WHAT YOU WILL DO: Begin at the line containing "ornate (236, 412)" in the entries below and end at the line containing "native (706, 492)"; transcribe that range exactly and nothing outside it.

DATA UNDER STUDY:
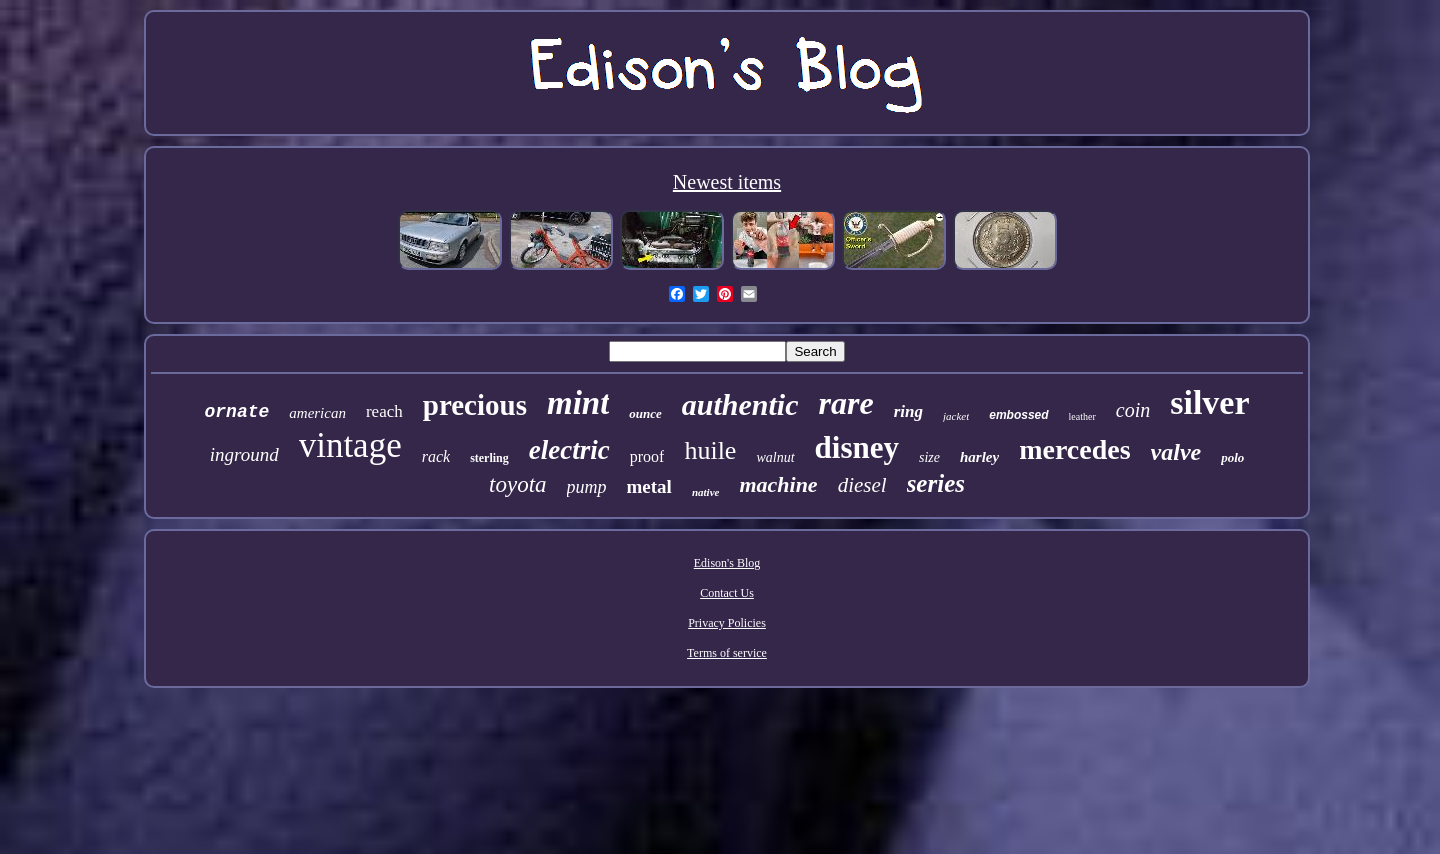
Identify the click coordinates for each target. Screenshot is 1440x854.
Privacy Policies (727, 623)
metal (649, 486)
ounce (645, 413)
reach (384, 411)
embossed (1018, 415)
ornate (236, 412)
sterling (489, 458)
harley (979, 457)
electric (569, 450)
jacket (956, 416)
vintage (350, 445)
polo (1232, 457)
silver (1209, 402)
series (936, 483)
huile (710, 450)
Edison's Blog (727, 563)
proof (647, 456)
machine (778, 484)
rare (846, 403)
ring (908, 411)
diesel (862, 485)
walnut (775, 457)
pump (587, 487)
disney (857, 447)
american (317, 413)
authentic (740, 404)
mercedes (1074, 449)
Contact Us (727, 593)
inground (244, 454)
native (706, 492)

==

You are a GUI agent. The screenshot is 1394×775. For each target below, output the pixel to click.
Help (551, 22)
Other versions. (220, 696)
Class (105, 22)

RESULT:
ornate (236, 412)
sterling (489, 458)
harley (979, 457)
electric (569, 450)
jacket (956, 416)
vintage (350, 445)
polo (1232, 457)
silver (1209, 402)
series (936, 483)
huile (710, 450)
Edison's Blog (727, 563)
proof (647, 456)
machine (778, 484)
rare (846, 403)
ring (908, 411)
diesel (862, 485)
walnut (775, 457)
pump (587, 487)
disney (857, 447)
american (317, 413)
authentic (740, 404)
mercedes (1074, 449)
Contact Us (727, 593)
inground (244, 454)
native (706, 492)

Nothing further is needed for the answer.